Whenever you take out a loan or a mortgage, the lender will try and get you to buy payment protection insurance on top of it. They will sell all the benefits to you and try to make them outweigh the extra cost involved. In reality, the insurance, once compound interest is taken into account, can add between 25% and 50% extra onto the amount of money that you are paying back.

Peace of Mind

The main reason why people decide to fork out the extra expense is so that they have peace of mind in case they lose their job or become ill. This is a very reasonable worry but you need to look objectively about how much it will actually protect you and if there are any other ways of paying the loan. Consider the fact that most schemes stop paying after a year or two, so if you are out of work long term then you will have to find another way to pay anyway.

Terms and Conditions

Like any kind of insurance, you need to look carefully at the terms and conditions before committing to it. Find out how long they will pay out for and how long you have to been off work before it kicks in. Also, consider whether they have any clauses about pre-existing medical conditions, stress or backache or about working less than sixteen hours a week.
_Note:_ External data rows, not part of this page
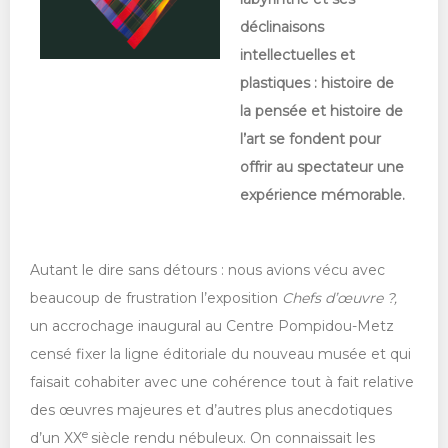
déclinaisons
intellectuelles et
plastiques : histoire de
la pensée et histoire de
l’art se fondent pour
offrir au spectateur une
expérience mémorable.
Autant le dire sans détours : nous avions vécu avec
beaucoup de frustration l’exposition
Chefs d’œuvre ?,
un accrochage inaugural au Centre Pompidou-Metz
censé fixer la ligne éditoriale du nouveau musée et qui
faisait cohabiter avec une cohérence tout à fait relative
des œuvres majeures et d’autres plus anecdotiques
e
d’un XX
siècle rendu nébuleux. On connaissait les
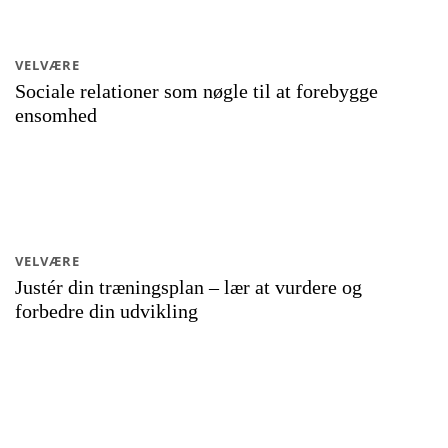
VELVÆRE
Sociale relationer som nøgle til at forebygge
ensomhed
VELVÆRE
Justér din træningsplan – lær at vurdere og
forbedre din udvikling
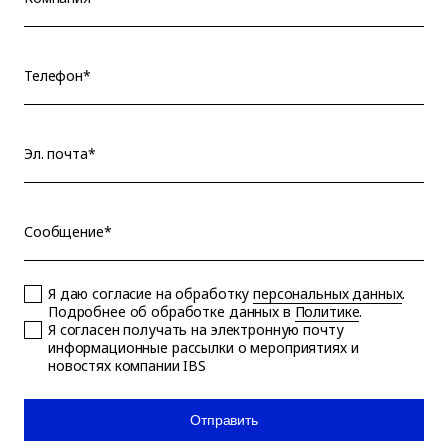
Телефон*
Эл. почта*
Сообщение*
Я даю согласие на обработку
персональных данных
.
Подробнее об обработке данных в
Политике
.
Я согласен получать на электронную почту
информационные рассылки о мероприятиях и
новостях компании IBS
Отправить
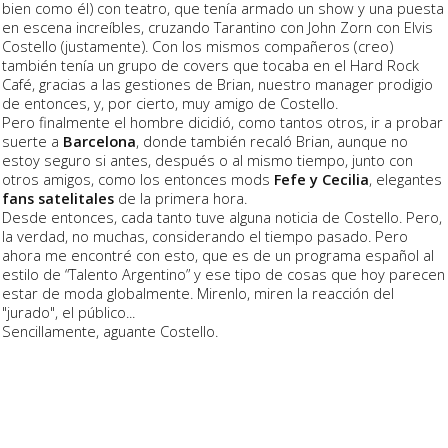
bien como él) con teatro, que tenía armado un show y una puesta
en escena increíbles, cruzando Tarantino con John Zorn con Elvis
Costello (justamente). Con los mismos compañeros (creo)
también tenía un grupo de covers que tocaba en el Hard Rock
Café, gracias a las gestiones de Brian, nuestro manager prodigio
de entonces, y, por cierto, muy amigo de Costello.
Pero finalmente el hombre dicidió, como tantos otros, ir a probar
suerte a
Barcelona
, donde también recaló Brian, aunque no
estoy seguro si antes, después o al mismo tiempo, junto con
otros amigos, como los entonces mods
Fefe y Cecilia
, elegantes
fans satelitales
de la primera hora.
Desde entonces, cada tanto tuve alguna noticia de Costello. Pero,
la verdad, no muchas, considerando el tiempo pasado. Pero
ahora me encontré con esto, que es de un programa español al
estilo de “Talento Argentino” y ese tipo de cosas que hoy parecen
estar de moda globalmente. Mirenlo, miren la reacción del
"jurado", el público...
Sencillamente, aguante Costello.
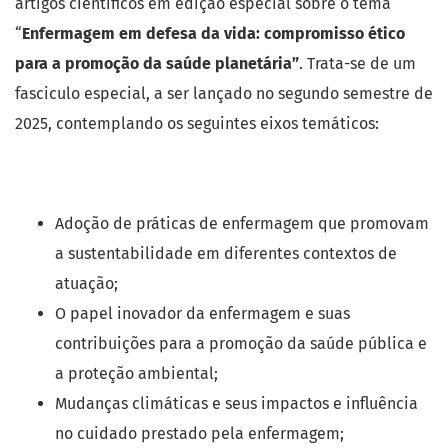
artigos científicos em edição especial sobre o tema
“
Enfermagem em defesa da vida: compromisso ético
para a promoção da saúde
planetária”
. Trata-se de um
fasciculo especial, a ser lançado no segundo semestre de
2025, contemplando os seguintes eixos temáticos:
Adoção de práticas de enfermagem que promovam
a sustentabilidade em diferentes contextos de
atuação;
O papel inovador da enfermagem e suas
contribuições para a promoção da saúde pública e
a proteção ambiental;
Mudanças climáticas e seus impactos e influência
no cuidado prestado pela enfermagem;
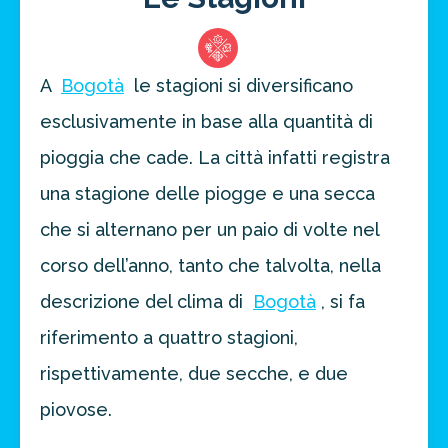
A
Bogotà
le stagioni si diversificano
esclusivamente in base alla quantità di
pioggia che cade. La città infatti registra
una stagione delle piogge e una secca
che si alternano per un paio di volte nel
corso dell’anno, tanto che talvolta, nella
descrizione del clima di
Bogotà
, si fa
riferimento a quattro stagioni,
rispettivamente, due secche, e due
piovose.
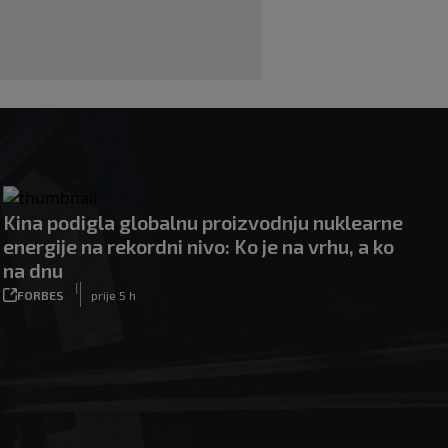
|
|
0
KOŠARKA
prije 5 h
Kina podigla globalnu proizvodnju nuklearne
energije na rekordni nivo: Ko je na vrhu, a ko
na dnu
|
FORBES
prije 5 h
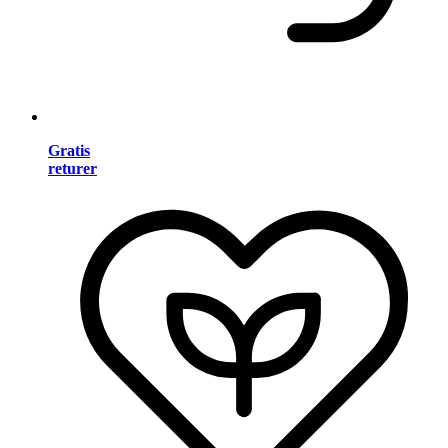
Gratis
returer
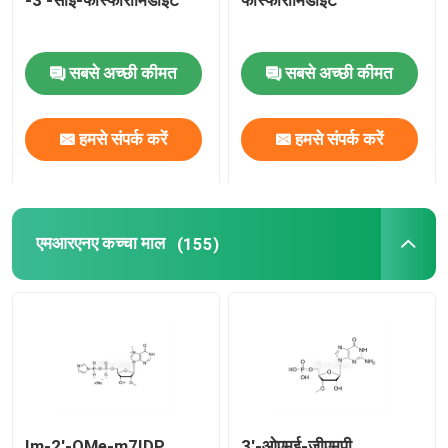
-3'-सीई-फॉस्फोरामिडाइट
फोस्फोरामिडाइट
वितरण प्रणाली
सबसे अच्छी कीमत
सबसे अच्छी कीमत
कस्टम सेवा
हमसे संपर्क करें
हमसे संपर्क करें
एमआरएनए कच्चा माल
(155)
Im-2'-OMe-m7IDP
3'-ओएमई-जीएमपी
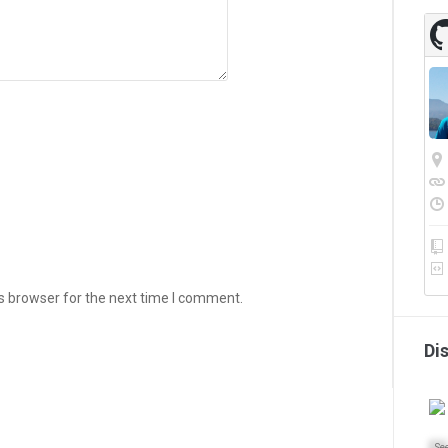
s browser for the next time I comment.
Di
Se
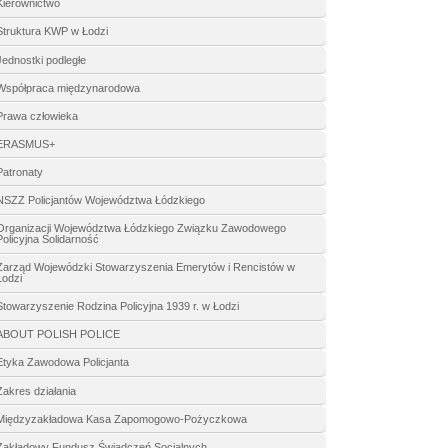
Kierownictwo
Struktura KWP w Łodzi
Jednostki podległe
Współpraca międzynarodowa
Prawa człowieka
ERASMUS+
Patronaty
NSZZ Policjantów Województwa Łódzkiego
Organizacji Województwa Łódzkiego Związku Zawodowego
Policyjna Solidarność
Zarząd Wojewódzki Stowarzyszenia Emerytów i Rencistów w
Łodzi
Stowarzyszenie Rodzina Policyjna 1939 r. w Łodzi
ABOUT POLISH POLICE
Etyka Zawodowa Policjanta
Zakres działania
Międzyzakładowa Kasa Zapomogowo-Pożyczkowa
Zakładowy Fundusz Świadczeń Socjalnych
Before you sign up and pay out you need to make sure you will actually be covered when you need it.

Other Options

It is sensible to make sure you are protected if you lose your job or are incapacitated but there are other ways to handle it. Sometimes other insurance schemes, such as one though your company, may cover your loans. Think about whether you could borrow the money from friends or family in the short term as most plans only pay out for a year anyway – this will probably depends on how large your repayments are. Also, consider whether saving your own money towards difficult times might be a better option.

Payment protection insurance is very common and it is easy to feel pressured into accepting it. It can offer you peace of mind but isn’t right for everyone. Work out how much extra you are going to be paying, once interest is added and then see if there are any other options you could consider. Also, before signing up, make sure you are clear about the terms and conditions, when they will and won’t pay out and for how long.